Now is the time when you look upon your woodpile, and wonder, can we really keep the home-fires burning all winter long? And before you admire your hard-work, before you appreciate your dedicated efforts and pat yourself on the back, the first question that arises is, did we do enough? Did we chop enough wood and grow enough potatoes?
Did we preserve enough pickles, make enough jam, dry enough herbs? And when no answer comes (because one never seems to) you simply have to be okay with what you did, and you have to say to yourself, we did what we could, and, it is enough.
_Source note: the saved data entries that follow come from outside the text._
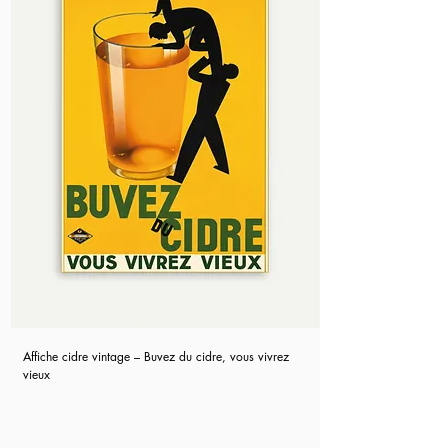
Affiche cidre vintage – Buvez du cidre, vous vivrez
vieux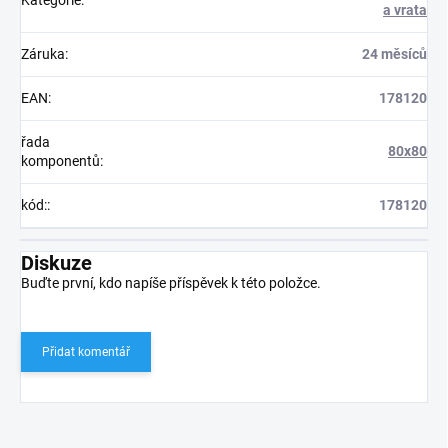
Kategorie
:
a vrata
Záruka
:
24 měsíců
EAN
:
178120
řada
80x80
komponentů
:
kód:
:
178120
Diskuze
Buďte první, kdo napíše příspěvek k této položce.
Přidat komentář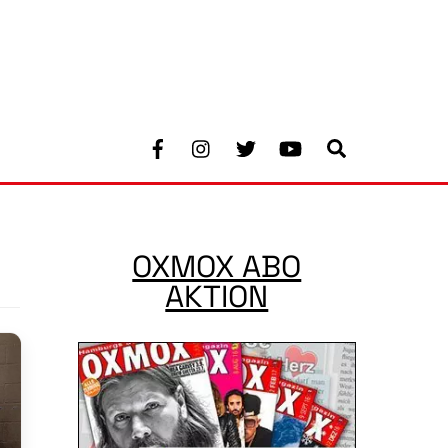
Facebook
Instagram
Twitter
Youtube
Search
OXMOX ABO
AKTION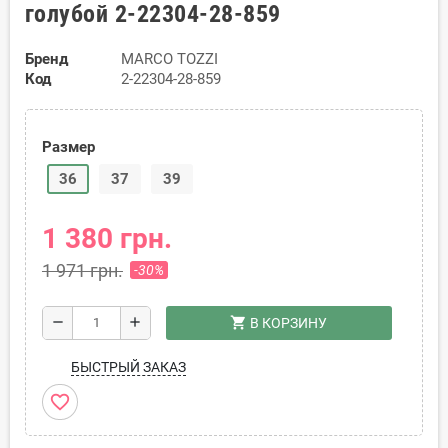
голубой 2-22304-28-859
Бренд
MARCO TOZZI
Код
2-22304-28-859
Размер
36
37
39
1 380 грн.
1 971 грн.
-30%
shopping_cart
remove
add
В КОРЗИНУ
БЫСТРЫЙ ЗАКАЗ
favorite_border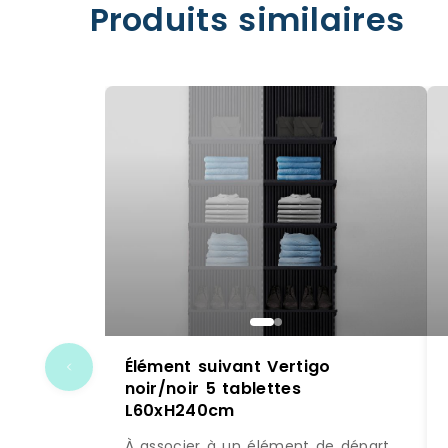
Produits similaires
Élément suivant Vertigo
noir/noir 5 tablettes
L60xH240cm
À associer à un élément de départ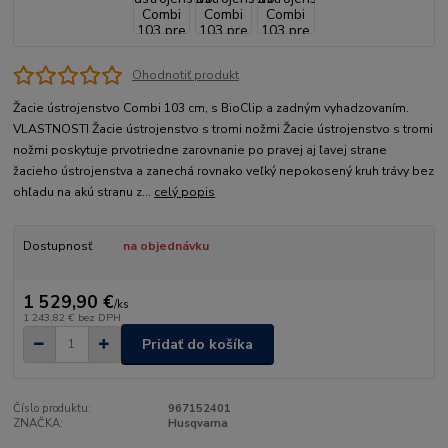
Ohodnotiť produkt
Žacie ústrojenstvo Combi 103 cm, s BioClip a zadným vyhadzovaním.
VLASTNOSTI Žacie ústrojenstvo s tromi nožmi Žacie ústrojenstvo s tromi
nožmi poskytuje prvotriedne zarovnanie po pravej aj ľavej strane
žacieho ústrojenstva a zanechá rovnako veľký nepokosený kruh trávy bez
ohľadu na akú stranu z...
celý popis
Dostupnosť
na objednávku
1 529,90 €
/
ks
1 243,82 €
bez DPH
Pridať do košíka
Číslo produktu:
967152401
ZNAČKA:
Husqvarna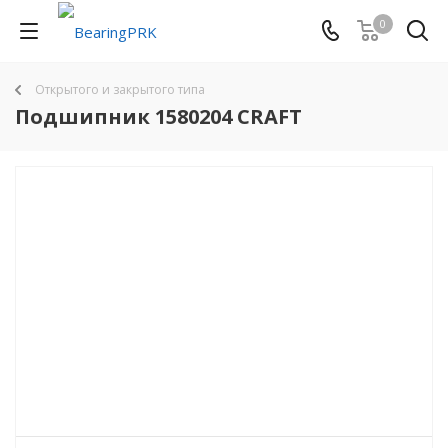
0
Открытого и закрытого типа
Подшипник 1580204 CRAFT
And later that evening, when you are sipping your tea and warming yourself by the wood-stove, you have to feel grateful that you live in a place where there are grocery stores just down the way that will have potatoes for you to buy, when your own supply runs out. And then you marvel at the incredible strength of those who do not have this option. Because there are still places in the world where ‘doing enough’ has a very different meaning. And suddenly you recognize what a privileged life you do live, and you find yourself on your knees with gratitude for all that you have, and there is nothing left to want or need, except the same for every soul living on this good earth, and then you utter a silent prayer: Let there be enough for everyone, everywhere, always.
Yes, this good earth, she is still offering us so much bounty, even as the days shorten and the nights lengthen and there is a chill in the morning air, the garden is still growing. And every evening when I am down in the garden, collecting greens for our dinner, I find myself singing my gratitude to this land.
Whispering my thank you’s to the nasturtium and the lettuce leaves.
And celebrating their green goodness in my cupped hands.
And while I am picking greens and giving thanks to the stemmed and petaled ones, Mark and Cohen are out in the forest collecting basketfuls of chanterelles.
And when Mark is not wandering through the deep woods alongside Cohen, with a basket full of mushrooms and our trusty hound, he is baking bread.
Lots and lots of bread.
Bread that he is loading into the car and taking to the local markets, or selling directly from his oven on the farm on Friday afternoons, to the local people and their horses.
And the people appear to be falling rather in love with his bread, for they are coming up to him in the most random of places (bank line ups and hiking trails) and saying things like, “Oh You’re That Amazing Bread Guy.” ( eh eh). And each time it happens, I blush and feel my heart swell with pride. My good man, “The Amazing Bread Guy.”
And while Mark and his bread are getting more amazing, Katie has been busy making Nocino. And for those of you who have been following us along here, you will remember that Nocino is an Italian aperitif made from green walnuts, which Katie and I have been steeping in the summer-sun since June. And, now that the sun is retiring in the autumn sky, the steeping is complete and it is time to bottle. And so bottle we did!
And for those of you who don’t know, Katie is a food and drink alchemist, and working under her tutelage is really quite an honour.
One can just gaze upon these bottles and feel their magical properties. According to Katie they will be ready to drink by Christmas, but will only get better with age. Oh and speaking of magical elixirs, my dear friend Jessie and I spent a beautiful afternoon making Rosehip Honey Syrup~ which is equal parts Rosehips to Honey Grove Honey, distilled into a sweet and nourishing immune tonic for the winter months.
And I must admit that even the process of making it was a nourishing experience, gathering plump rosehips, on a sunny morning by the sea side with our dog friends.
For winter is coming, and nourishment will be essential in the cold months to come. Of course you would not know it (that winter is coming) for there are flowers still blooming.
And bouquets being made and sold alongside Mark’s bread on Fridays.
And while some plants continue to flower, others have turned back into seeds.
Seeds, beautiful seeds.
For like me, they are not sure when to stop either, or when it is enough? Of course, whenever I find myself in doubt (which is often) I just go and find my dearest Dog Friend, and he offers me his secret of the universe, which has something to do with “acceptance of all that is, and not to worry,” and well, once I hear it, I can rest, for the moment at least.
And now, from the edge of this autumnal fir-wood, I bid you farewell, for there is a tree full of apples that is calling my name, and a local bear, who might have already got there before me.